System Builder Marathon, March 2010: $3,000 Extreme PC

Efficiency is a comparison of work completed to energy used. Overclocking forces higher power consumption, but can still result in improved efficiency whenever performance is increased by a greater amount than power consumption. We start our analysis by checking the amount of power used at the source.

At 160W, idle power consumption was already high before we overclocked. Pushing our processor 61% above stock had only a moderate impact on idle power use, yet its full-load power went up by 64%.

A drastic increase in full-load CPU temperature could have a greater effect on power consumption than the moderate increase in voltage, since semiconductors become less resistive as they heat up. Once again, we remind readers that this temperature was reached by running eight threads of Prime95 simultaneously over the period of several hours and that operational temperatures were much cooler.

The liquid-cooled graphics card amazingly operates at only 25.6 degrees Celsius over ambient at loads and settings, a full 66% lower than temperatures typically achieved with air-cooled cards. The drastic difference in CPU and GPU temperatures is probably due to a flow restriction at the GPU water block, where the CPU block relies on high volume, while the GPU block relies on high pressure.
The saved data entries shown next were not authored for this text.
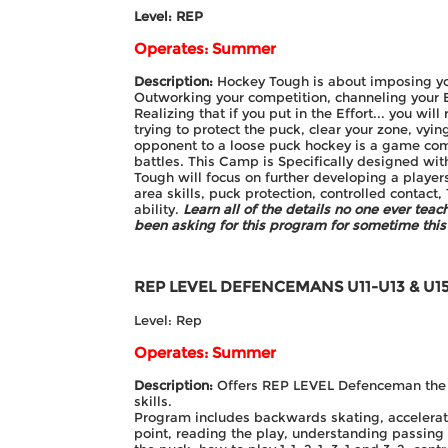
Level: REP
Operates: Summer
Description:
Hockey Tough is about imposing yo
Outworking your competition, channeling your Be
Realizing that if you put in the Effort... you wi
trying to protect the puck, clear your zone, vyin
opponent to a loose puck hockey is a game com
battles. This Camp is Specifically designed wit
Tough will focus on further developing a players
area skills, puck protection, controlled contact,
ability.
Learn all of the details no one ever tea
been asking for this program for sometime this 
REP LEVEL DEFENCEMANS
U11-U13 & U1
Level: Rep
Operates: Summer
Description:
Offers REP LEVEL Defenceman the op
skills.
Program includes backwards skating, accelerati
point, reading the play, understanding passin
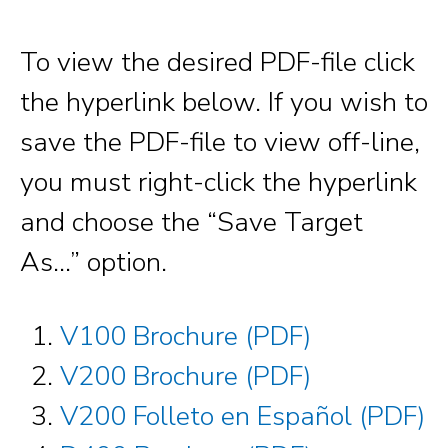
To view the desired PDF-file click
the hyperlink below. If you wish to
save the PDF-file to view off-line,
you must right-click the hyperlink
and choose the “Save Target
As…” option.
V100 Brochure (PDF)
V200 Brochure (PDF)
V200 Folleto en Español (PDF)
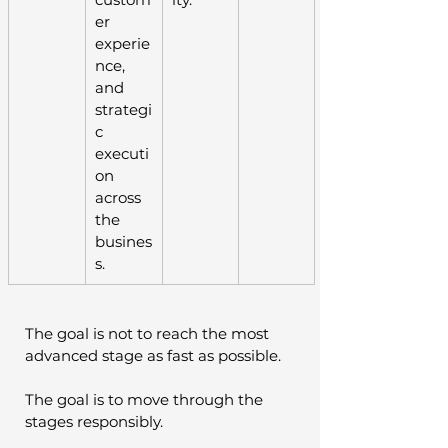
er 
experie
nce, 
and 
strategi
c 
executi
on 
across 
the 
busines
s.
The goal is not to reach the most 
advanced stage as fast as possible.
The goal is to move through the 
stages responsibly.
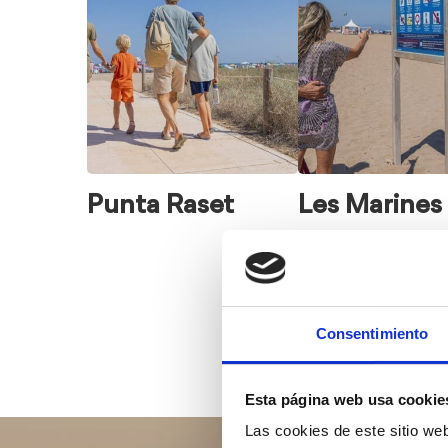
to
choose
from
Punta Raset
Les Marines
Consentimiento
Esta página web usa cookie
Las cookies de este sitio we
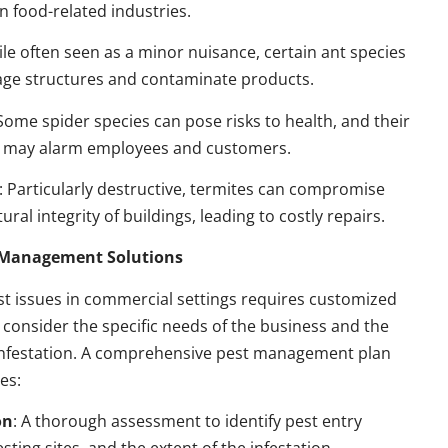
n food-related industries.
ile often seen as a minor nuisance, certain ant species
ge structures and contaminate products.
 Some spider species can pose risks to health, and their
 may alarm employees and customers.
: Particularly destructive, termites can compromise
ural integrity of buildings, leading to costly repairs.
t Management Solutions
t issues in commercial settings requires customized
t consider the specific needs of the business and the
 infestation. A comprehensive pest management plan
des:
on
: A thorough assessment to identify pest entry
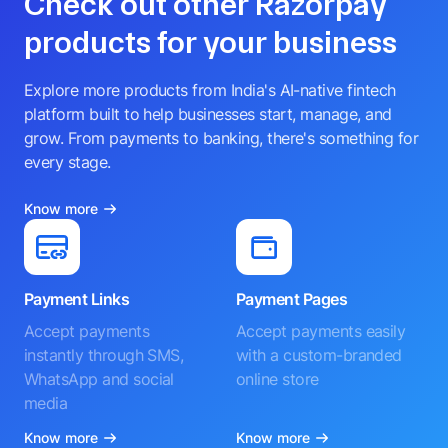
Check out other Razorpay
products for your business
Explore more products from India's AI-native fintech
platform built to help businesses start, manage, and
grow. From payments to banking, there's something for
every stage.
Know more
Payment Links
Payment Pages
Accept payments
Accept payments easily
instantly through SMS,
with a custom-branded
WhatsApp and social
online store
media
Know more
Know more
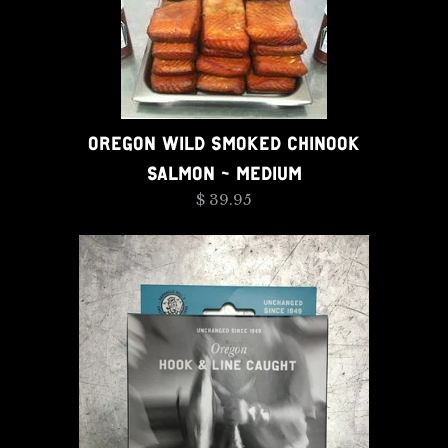
OREGON WILD SMOKED CHINOOK
SALMON - MEDIUM
$ 39.95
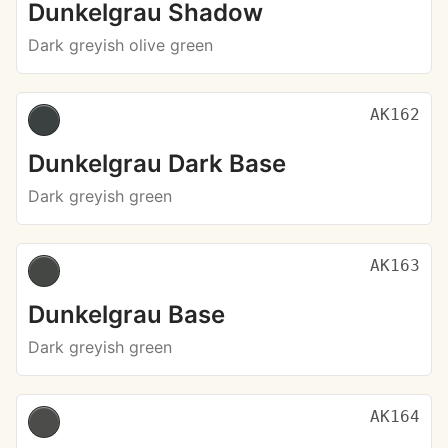
Dunkelgrau Shadow
Dark greyish olive green
AK162
Dunkelgrau Dark Base
Dark greyish green
AK163
Dunkelgrau Base
Dark greyish green
AK164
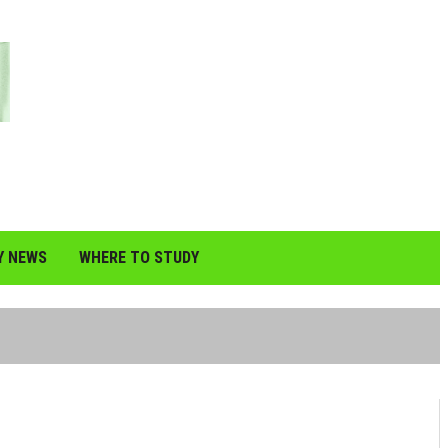
Y NEWS
WHERE TO STUDY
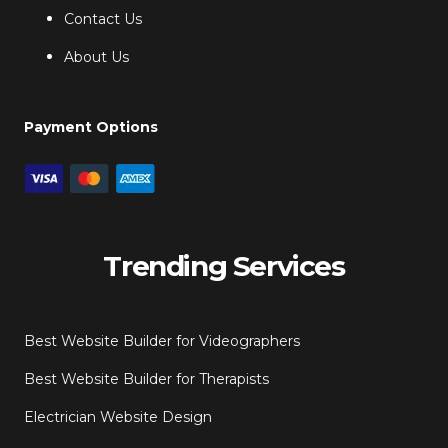
Contact Us
About Us
Payment Options
Trending Services
Best Website Builder for Videographers
Best Website Builder for Therapists
Electrician Website Design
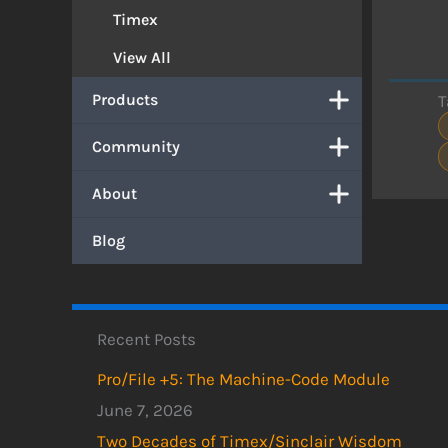
Timex
View All
Products
T
Community
About
Blog
Recent Posts
Pro/File +5: The Machine-Code Module
June 7, 2026
Two Decades of Timex/Sinclair Wisdom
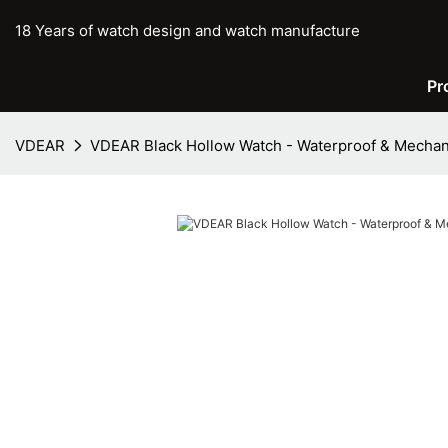
18 Years of watch design and watch manufacture
Pr
VDEAR
VDEAR Black Hollow Watch - Waterproof & Mechan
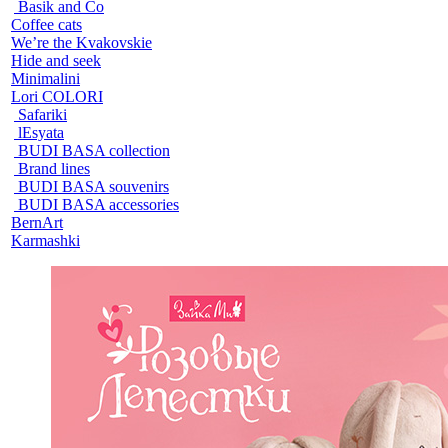
Basik and Co
Coffee cats
We’re the Kvakovskie
Hide and seek
Minimalini
Lori COLORI
Safariki
lEsyata
BUDI BASA collection
Brand lines
BUDI BASA souvenirs
BUDI BASA accessories
BernArt
Karmashki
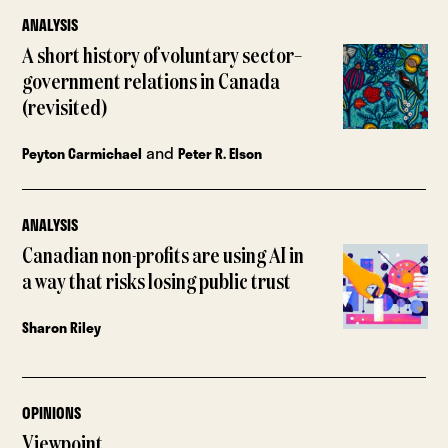
ANALYSIS
A short history of voluntary sector–
government relations in Canada
(revisited)
and
Peyton Carmichael
Peter R. Elson
ANALYSIS
Canadian non-profits are using AI in
a way that risks losing public trust
Sharon Riley
OPINIONS
Viewpoint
Were we to add a second graphics card, we’d probably connect its cooling lines parallel to the first card for increased flow through the water block and radiator.

Because some of our games showed CPU limits at default settings, a gaming performance increase of 31% at a 31% GPU overclock appears to have occurred by happenstance. In other words, the same GPU clock probably would have provided far lower performance gains had it not been accompanied by a significant CPU overclock, though many hours of additional testing would be required to show an exact numeric correlation.

A 40% increase in performance corresponds to a 53% increase in power consumption, dropping the overclocked configuration’s efficiency by 8%. While certainly no “green” PC, we’re sure there are many users who would gladly pay the higher power bill for this performance improvement.